Figure 6: A population with moderate covariate shift and the inverse probability weighted population least squares predictor $\tilde\mu$ in the horizontal lines model (eq 2) after inverse probability weighting.

Figure 7: A population with extreme covariate shift and the weighted population least squares predictor $\tilde\mu$ in the horizontal lines model (eq 2).
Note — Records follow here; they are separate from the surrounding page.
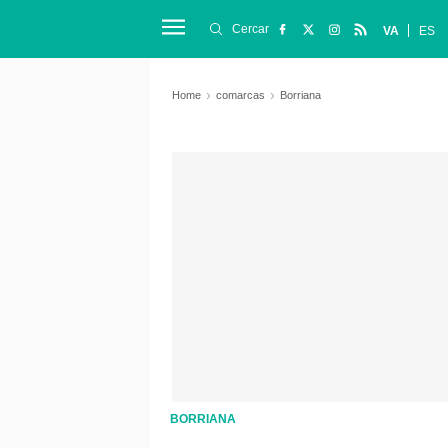
Cercar
VA
ES
Home
comarcas
Borriana
BORRIANA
Pretending our way out of covariate shift
Visualization
What it means to pretend

Misspecification is a problem because of covariate shift. We’re fitting the wrong green dots.
And we can’t really make the shift go away. In the moderate case above…
- At $x=10$, we have 150 red dots and 50 green dots.
- At $x=12$, we have 125 red dots and 75 green dots.
- At $x=14$, we have 100 red dots and 100 green dots.
But we can pretend that we see each green dot we do have multiple times. We pretend that …
- we see each one in the $x=10$ column $\textcolor[RGB]{248,118,109}{150} / \textcolor[RGB]{0,191,196}{50} = 3$ times.
- we see each one in the $x=12$ column $\textcolor[RGB]{248,118,109}{125} / \textcolor[RGB]{0,191,196}{75} \approx 1.67$ times.
- we see each one in the $x=14$ column $\textcolor[RGB]{248,118,109}{100} / \textcolor[RGB]{0,191,196}{100} = 1$ time.
Or possibly a fewer times. Since that’s fewer times than 1, fewer means a fraction.
- We pretend that we see each one in the $x=16$ column $\textcolor[RGB]{248,118,109}{75} / \textcolor[RGB]{0,191,196}{125} \approx 0.6$ times.
- We pretend that we see each one in the $x=18$ column $\textcolor[RGB]{248,118,109}{50} / \textcolor[RGB]{0,191,196}{150} \approx 0.33$ times.
- Those are the ratios of red dots to green dots in those columns.

In the plots above, we scale each dot by the number of times we pretend we see it.
- In particular, we scale each dot’s area.
- The total area of the red and green dots in each column is the same.
When we have extreme shift, that means we get some really big green dots.
- That’s because we’re pretending that each observation is a lot of observations.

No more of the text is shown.